Try your hand at the quickest win of all: Re-optimization

Re-optimizing content ranking on or near Page 1 for a certain keyword is one of the least labor-intensive and most immediate ways to improve your company’s presence on organic search.

Basically, you find the pages that are performing relatively well for a particular keyword and you update them with relatively minor revisions.

On average, we can reoptimize about 3 blog posts in the time that it usually takes to write 1 new blog. It’s fast, efficient and from our experience, it works wonders.

Let’s delve into some more details here.

Re-optimization involves identifying search terms your site is very close to ranking in position 1 for, and then optimizing the page ranking for that term.

It’s super easy to find out which of your webpages rank well in search and exactly which search terms (aka, queries and keywords) they rank for:

  1. Open your Google Search Console dashboard.
  2. On the left-hand column under “Performance,” select “Search Results.”
  3. Select “Average Position” in the chart that appears and deselect everything else.
  4. Select “Queries” from the tabs just underneath the graph, and then filter by “Position.”

Once you’ve done that, you’ll see a list of the queries you rank for by position, like so:

To see exactly which of your pages is ranking for that keyword, just click on it. Try to identify all the keywords that you’re ranking for in positions 4 through 13.

After you have a list of keywords and their corresponding pages, use your keyword research tool (Ahrefs, Moz, SEMrush, etc.) to figure out the monthly search volume, keyword difficulty and, most importantly, what sites stand between you and position 1 for that spot.

Monthly search volume is important because it will help you estimate how many clicks your page stands to gain if you improve its position in search engine results. As you can see, the higher the position in search, the better the chances of getting clicks:

Your goal is to figure out if the time and effort you’ll put into the re-optimization will be worth the increase in clicks. That depends on the number of times that keyword is actually searched. Jumping from position 5 to position 2 for a keyword that only has a search volume of 10, for instance, might earn you a few more clicks each month. So it probably isn’t worth the effort.

As a general rule, if you estimate that you stand to increase clicks by 50 or more, go for it.

You also need to be mindful of the pages that you’re trying to supplant. Pay attention to the Domain Authority and Page Authority (sometimes called authority score) of those pages. If those competitors’ DA and PA are much higher than your own, you’ll have a tough – though not impossible – time ousting them.

Once you’ve found the keyword you want to target, it’s time to figure out exactly what you can do to enhance your on-page content so as to outrank the competition – and more specifically, what topics and subjects you should add to your existing page copy. We use a tool called MarketMuse to effectively automate this part of the process.

SEMrush’s “SEO Content Template” feature can also be handy for showing you secondary (aka, “semantic”) keywords to reference in the content.

Finally, you can begin adjusting your content to try to improve its chances of ranking higher.

The initial process of identifying which queries and pages to target can be a bit tedious.

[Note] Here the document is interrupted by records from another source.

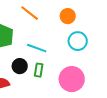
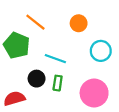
orange line: (30, 13) -> (35, 22), moved
orange circle: (68, 16) -> (79, 23), moved

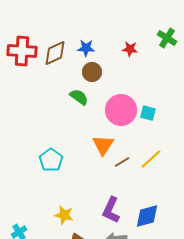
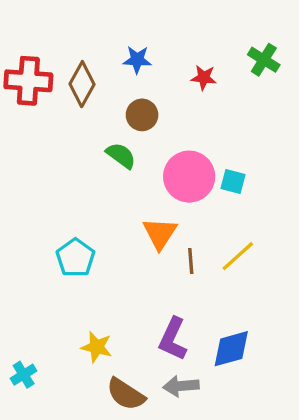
blue star: (86, 48) -> (137, 60), moved
brown diamond: (55, 53) -> (82, 84), turned -36
brown line: (122, 162) -> (191, 261), turned -63

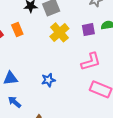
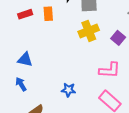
purple square: (88, 30) -> (118, 38), turned 32
blue star: (48, 80) -> (69, 90), moved

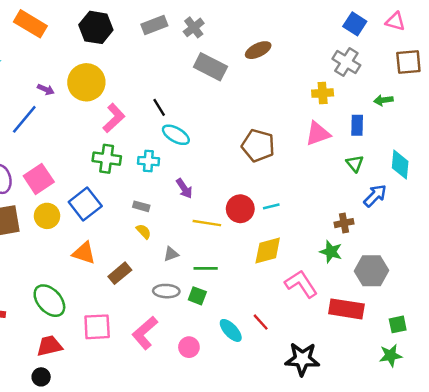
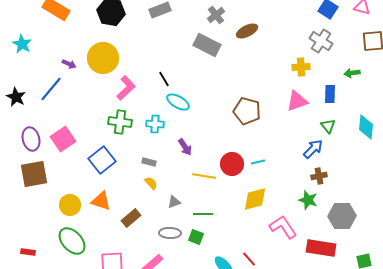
gray cross: (194, 27) -> (216, 15), moved
blue arrow: (375, 196) -> (313, 149), moved
yellow circle: (47, 216) -> (70, 205), moved

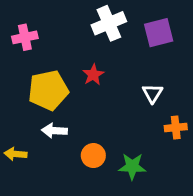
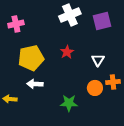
red star: (93, 75) -> (67, 52), moved
orange circle: (93, 156) -> (95, 88), moved
green star: (132, 166) -> (69, 103), moved

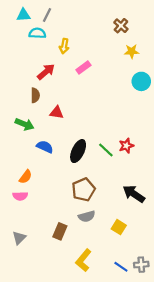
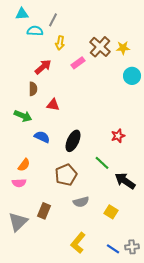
gray line: (47, 15) -> (53, 20), moved
brown cross: (121, 26) -> (100, 47), moved, size x1.5
green line: (106, 150) -> (102, 163), moved
brown pentagon: (83, 190) -> (66, 175), moved
brown rectangle: (60, 231) -> (44, 211), moved
gray triangle: (19, 238) -> (18, 222), size x1.5

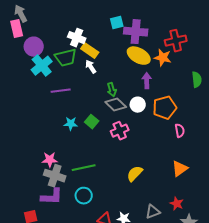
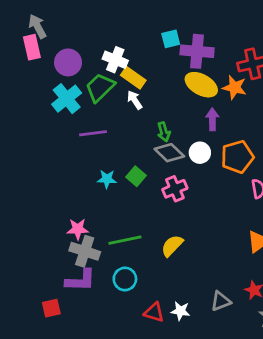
purple circle: (34, 47) -> (68, 62), moved
green trapezoid: (66, 58) -> (100, 87), turned 150
yellow semicircle: (135, 174) -> (172, 246), moved

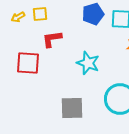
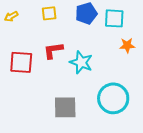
yellow square: (40, 14) -> (49, 13), moved
red L-shape: (52, 39) -> (53, 50), moved

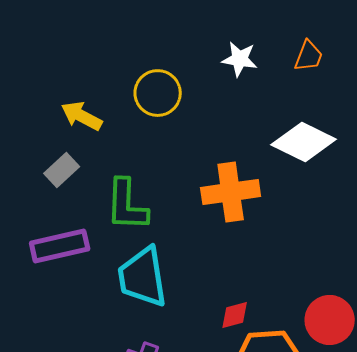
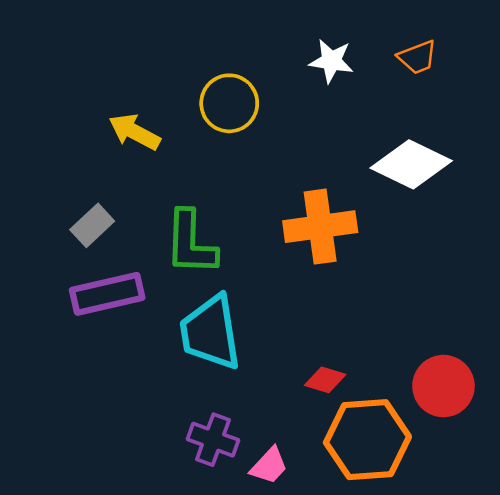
orange trapezoid: (309, 56) -> (417, 57), turned 48
gray rectangle: (62, 170) -> (92, 225), moved
red diamond: (235, 315) -> (325, 380), turned 32

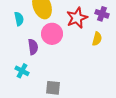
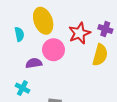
yellow semicircle: (97, 39) -> (100, 55), size x1.5
purple semicircle: (33, 47) -> (34, 63), turned -91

However, it will help you identify dozens of keywords that you’re already ranking for, and then improve those rankings without having to create an entirely new piece of content.

A final thought: Think flexibly

It may hurt to hear, but if you’re the type of person who likes a highly predictable day, marketing may not be right for you – especially not right now.

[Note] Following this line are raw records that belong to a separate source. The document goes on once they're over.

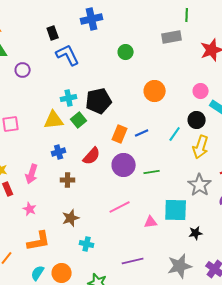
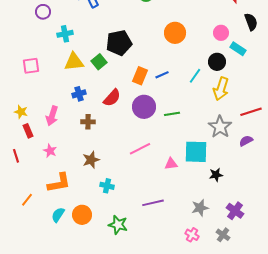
cyan cross: (69, 98) -> (65, 34), moved
gray star: (180, 266) -> (200, 208), size x0.7

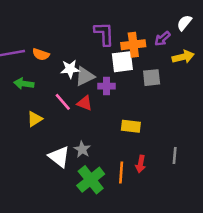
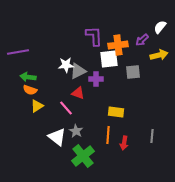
orange semicircle: (41, 54) -> (30, 90), moved
pink line: (63, 102) -> (66, 108), moved
orange line: (121, 172) -> (108, 135), moved

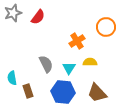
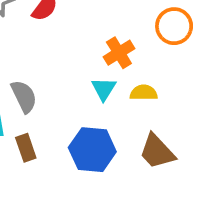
gray semicircle: (46, 64) -> (24, 96), moved
cyan triangle: (69, 68) -> (104, 89), moved

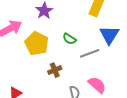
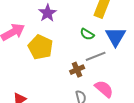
green semicircle: (69, 39) -> (87, 34), moved
brown cross: (55, 70) -> (77, 70), moved

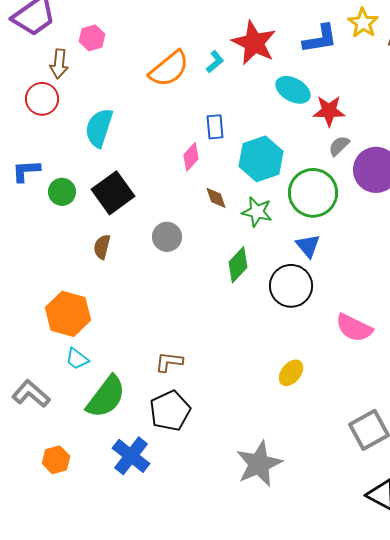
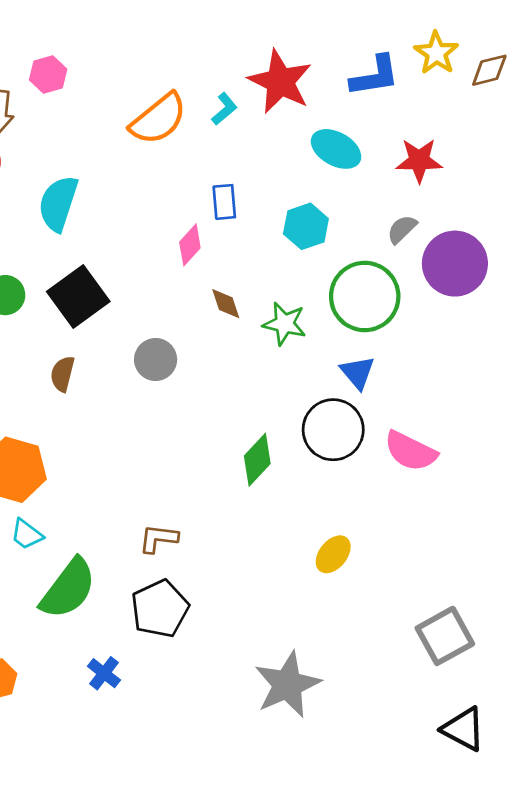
red star: (329, 111) -> (419, 160), moved
cyan hexagon: (261, 159) -> (306, 226), moved, size x0.7
green diamond: (238, 265) -> (257, 460), moved
pink semicircle: (354, 328) -> (411, 451), moved
blue cross: (131, 456) -> (104, 673), size x0.6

I say this as someone who has learned more about digital marketing in the past 3 months than in the past 3 years – largely out of necessity.

The simple truth is that flexibility and willingness to adapt are the only ways to get through the ebbs and flows of the next 6 months – both individually and as a department or company.

And who knows. Maybe the worst is in fact behind us. I certainly hope so.

But if you take the time now to nurture a more agile, responsive marketing program, it won’t matter, because you’ll be ready for just about anything.